4. You’re doing it at the wrong time

The ancient Ayurvedic tradition teaches us that Brahma Muhurtha – precisely 96 minutes before sunrise – is the most auspicious time of day to meditate. It’s true that there is a stillness at this time of day that makes meditation feel more congruent. But getting up pre-dawn isn’t for everyone.

Amos suggests “any time you can schedule in to stop, you will benefit. To begin with, it’s all about making it fit into your current lifestyle. That gives you a better chance to integrate it.” Corrie doesn’t advocate a specific time to her students either, but she does recognise that “Dawn and dusk are the Magic Hours. The times when the veils between the two worlds (the world of spirit and the world of man) are thin. It is the time when messages are easily accessed and deep healing can occur.”

5. Your back, hips or knees hurt when you meditate

For the ardent meditator, pain becomes a tool that can actually deepen your practice. It’s not about chasing away our pain – be that physical or emotional. If we are only comfortable being still, happy and pain-free then it will leave little time for us to reap the benefits of this incredible spiritual practice.

Bedson says, “Mindfulness-based meditation styles involve observing your body sensations, feelings, perceptions and thoughts with non-judgemental attention. Non-judgemental attention means simply being present to your present moment experience without any expectations or preferences.” In fact, if you can master the art of noticing what is there (aka reality) your practice can begin to flourish.

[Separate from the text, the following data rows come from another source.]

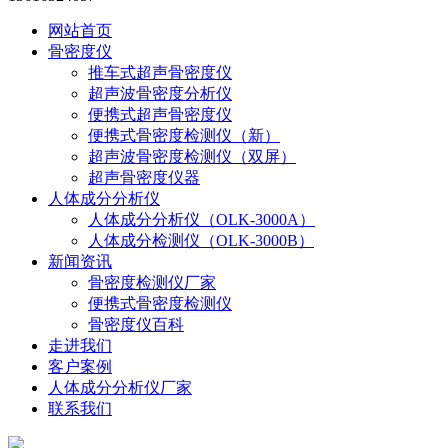
网站首页
骨密度仪
推车式超声骨密度仪
超声波骨密度分析仪
便携式超声骨密度仪
便携式骨密度检测仪（新）
超声波骨密度检测仪（双屏）
超声骨密度仪器
人体成分分析仪
人体成分分析仪（OLK-3000A）
人体成分检测仪（OLK-3000B）
新闻资讯
骨密度检测仪厂家
便携式骨密度检测仪
骨密度仪百科
走进我们
客户案例
人体成分分析仪厂家
联系我们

“Many meditators are practising with subtle hopes, dreams or expectations that something should happen,” says Bedson. “The only thing that should happen when you are meditating is that you stop waiting for something to happen. Mindfulness meditation is just watching without any agenda. Nothing to fix [or] change. Nothing to achieve or become – just this!”

So it seems, there really is no barrier to meditation, only our ideas about what it should be. Your options then, are many: do the dishes mindfully, go for a run and focus on nothing but that. Or, head back to your cushion and just get curious about what happens, allowing yourself to fully experience whatever that is.